** Source information follows **

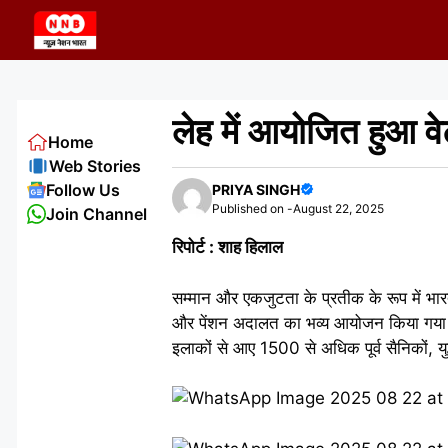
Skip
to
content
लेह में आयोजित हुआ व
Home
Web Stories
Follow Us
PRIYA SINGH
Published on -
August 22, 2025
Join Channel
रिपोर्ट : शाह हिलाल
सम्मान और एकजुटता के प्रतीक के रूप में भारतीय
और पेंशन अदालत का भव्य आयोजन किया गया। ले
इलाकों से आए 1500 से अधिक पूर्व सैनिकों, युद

** End of Source information **
** Source information follows **

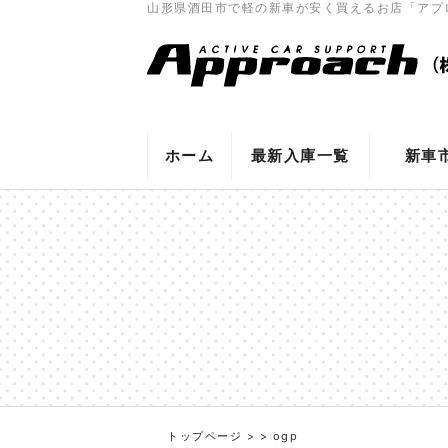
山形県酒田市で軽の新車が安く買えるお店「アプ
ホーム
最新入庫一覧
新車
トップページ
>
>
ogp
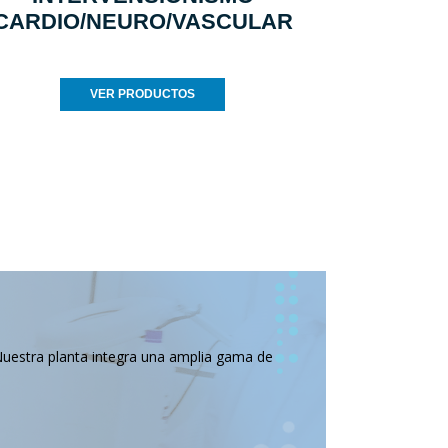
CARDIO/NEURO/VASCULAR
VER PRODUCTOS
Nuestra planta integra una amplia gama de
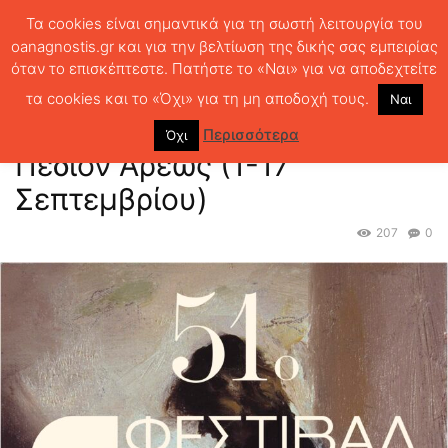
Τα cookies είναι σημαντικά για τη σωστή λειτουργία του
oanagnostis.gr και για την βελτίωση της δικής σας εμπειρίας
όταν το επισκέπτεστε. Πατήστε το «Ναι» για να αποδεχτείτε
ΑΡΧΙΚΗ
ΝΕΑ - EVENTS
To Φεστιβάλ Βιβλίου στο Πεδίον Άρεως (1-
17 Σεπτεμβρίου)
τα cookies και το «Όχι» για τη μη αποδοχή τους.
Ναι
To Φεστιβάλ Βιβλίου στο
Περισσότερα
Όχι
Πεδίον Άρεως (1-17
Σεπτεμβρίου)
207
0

** End of Source information **
** Source information follows **

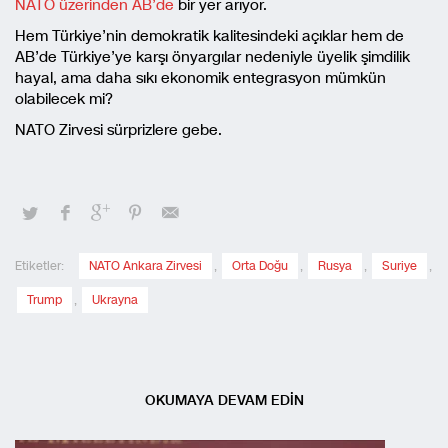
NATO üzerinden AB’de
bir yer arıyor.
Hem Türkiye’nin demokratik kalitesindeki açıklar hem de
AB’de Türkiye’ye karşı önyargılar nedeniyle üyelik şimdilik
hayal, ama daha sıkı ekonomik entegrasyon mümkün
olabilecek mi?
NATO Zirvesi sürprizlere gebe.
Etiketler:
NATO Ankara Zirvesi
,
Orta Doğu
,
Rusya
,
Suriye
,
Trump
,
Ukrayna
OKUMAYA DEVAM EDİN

** End of Source information **

◆ **Aim of the exercise**
State the number of lines in the records that contain the string "Βιβλίου". Nothing else is needed.

◆ **Reply**
2